In written testimony, Barnes reminded the committee that state lawmakers passed the credits, deductions and exemptions in order to promote economic development, job growth and more investment in the state.
Under HB 6560, the Department of Revenue Services would make public a list of businesses accessing state-provided deductions, credits or exemptions, along with the actual amount of tax savings and advantages realized by each company.
But making that information public would “create a disincentive for companies to conduct business in Connecticut,” said Barnes, adding that it would cause harm to businesses “simply availing themselves of tax code provisions granted by the General Assembly.”

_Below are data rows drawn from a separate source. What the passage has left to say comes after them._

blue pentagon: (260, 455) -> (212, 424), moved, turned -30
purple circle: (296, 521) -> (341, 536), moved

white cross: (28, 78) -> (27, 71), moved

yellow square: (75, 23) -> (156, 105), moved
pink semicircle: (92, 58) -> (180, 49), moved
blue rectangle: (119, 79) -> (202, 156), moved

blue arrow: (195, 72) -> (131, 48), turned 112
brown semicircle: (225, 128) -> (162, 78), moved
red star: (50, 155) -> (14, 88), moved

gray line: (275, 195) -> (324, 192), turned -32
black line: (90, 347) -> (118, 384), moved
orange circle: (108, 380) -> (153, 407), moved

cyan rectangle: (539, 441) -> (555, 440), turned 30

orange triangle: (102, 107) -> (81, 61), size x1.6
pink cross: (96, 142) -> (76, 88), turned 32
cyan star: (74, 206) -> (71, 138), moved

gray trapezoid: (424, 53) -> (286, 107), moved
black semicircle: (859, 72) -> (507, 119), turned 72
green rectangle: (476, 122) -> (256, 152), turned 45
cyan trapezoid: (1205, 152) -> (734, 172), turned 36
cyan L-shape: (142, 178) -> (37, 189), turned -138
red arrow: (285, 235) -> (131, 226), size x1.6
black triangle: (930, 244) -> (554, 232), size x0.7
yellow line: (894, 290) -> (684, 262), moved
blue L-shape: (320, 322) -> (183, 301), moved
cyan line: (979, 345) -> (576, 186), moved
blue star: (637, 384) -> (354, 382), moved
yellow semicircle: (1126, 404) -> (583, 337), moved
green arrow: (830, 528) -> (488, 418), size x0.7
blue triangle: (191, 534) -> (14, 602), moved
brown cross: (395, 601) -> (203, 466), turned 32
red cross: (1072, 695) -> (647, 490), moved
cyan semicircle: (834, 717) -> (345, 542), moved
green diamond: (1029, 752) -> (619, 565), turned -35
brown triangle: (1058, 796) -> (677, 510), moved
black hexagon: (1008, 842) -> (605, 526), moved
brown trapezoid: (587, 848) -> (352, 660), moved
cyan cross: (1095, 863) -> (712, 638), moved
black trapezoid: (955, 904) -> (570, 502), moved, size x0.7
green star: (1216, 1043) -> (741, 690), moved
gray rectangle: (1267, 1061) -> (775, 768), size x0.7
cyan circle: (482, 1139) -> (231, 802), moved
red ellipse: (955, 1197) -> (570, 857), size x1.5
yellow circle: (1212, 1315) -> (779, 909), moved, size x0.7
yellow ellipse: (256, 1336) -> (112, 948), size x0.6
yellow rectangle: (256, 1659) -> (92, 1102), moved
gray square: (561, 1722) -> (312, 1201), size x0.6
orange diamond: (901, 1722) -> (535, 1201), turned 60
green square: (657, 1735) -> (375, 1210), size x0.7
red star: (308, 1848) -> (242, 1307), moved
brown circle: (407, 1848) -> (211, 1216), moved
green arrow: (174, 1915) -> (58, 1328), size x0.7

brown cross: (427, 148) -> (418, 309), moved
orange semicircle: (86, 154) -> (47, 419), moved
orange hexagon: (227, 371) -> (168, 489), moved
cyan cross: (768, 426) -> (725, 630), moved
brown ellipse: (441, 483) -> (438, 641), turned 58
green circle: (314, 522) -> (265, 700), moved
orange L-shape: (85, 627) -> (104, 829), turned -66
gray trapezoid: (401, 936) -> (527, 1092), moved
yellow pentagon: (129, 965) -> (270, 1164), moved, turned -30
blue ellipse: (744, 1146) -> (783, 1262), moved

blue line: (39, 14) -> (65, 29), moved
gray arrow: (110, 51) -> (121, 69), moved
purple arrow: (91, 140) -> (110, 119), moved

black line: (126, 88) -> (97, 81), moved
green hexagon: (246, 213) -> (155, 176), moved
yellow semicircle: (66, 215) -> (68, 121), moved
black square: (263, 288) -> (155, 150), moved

No other state requires or permits the disclosure of company-specific data if a business is using tax credits, deductions or exemptions. Connecticut and some other states do allow the disclosure of combined data that does not name specific companies. The DRS compiles and releases this aggregate data to the Office of Fiscal Analysis, which uses it for their biennial reports to the legislature.
Ron San Angelo, acting commissioner of the Department of Economic and Community Development (which administers many tax credit programs), said HB 6560 conflicts with state protections of tax returns and other proprietary information. If disclosed, that information “could be utilized by the business’ competition providing insight on the profitability and capital investments made by that business.”